I like the idea of having a powerful "--retry @retryfile" option
with sensible defaults. The retry file could be as simple as a yaml
file like the following:
---
hosts:
- host_who_failed_1
- host_who_failed_2
- host_who_failed_3
start_at: "The task that caused abnormal interruption"
notify:
- A hander already notified before the
abnormal interruption
- Another handler already notified before the
abnormal interruption
tags: all
The "hosts" list would be auto-generated with the hosts that have
failed, but it will be possible to remove/add some hosts, as well as
use a host selection pattern instead of a list.
The "start_at" would be auto-set to the task that has failed, since
usually you don't want to retry from the beginning. But could be
removed to retry from the beginning or changed to another task
before or after the task that failed.
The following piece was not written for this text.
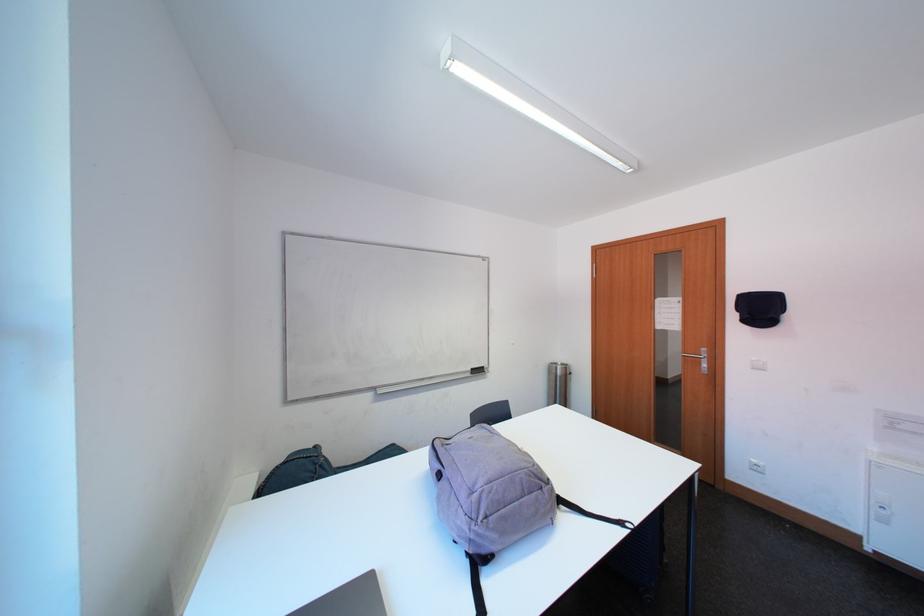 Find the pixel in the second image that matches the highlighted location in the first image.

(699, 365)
The last option (to retry
starting after the failed task) could become useful in case you
think that the failure is not that important and you don't want to
spend time fixing it at the time of the occurrence, but want a quick
workaround by bypassing it at first and fixing it later.
The "notify" directive would force the notification of the handlers
in the list. This list would initially be auto-generated with
handlers that had already been notified before the failure. The
ansible user will have the option to manipulate the list according
to what he thinks is best for recovering from the failure. He could
remove some items from the list or remove the whole list. He could
even add any extra handlers he thinks that are necessary.
The "tags" directive would be auto-set to "all" to retry tasks
whatever their tags may be, but could also be restricted by passing
a list with specific tags.
To make it even more powerful, the retry file could even support
"pre_tasks" and "post_tasks" lists of one-time, ad-hoc tasks that
the ansible user could quickly write to quickly work around
unpredicted problems caused from an unexpected failure, before
making a proper fix in his playbooks.
What do you think?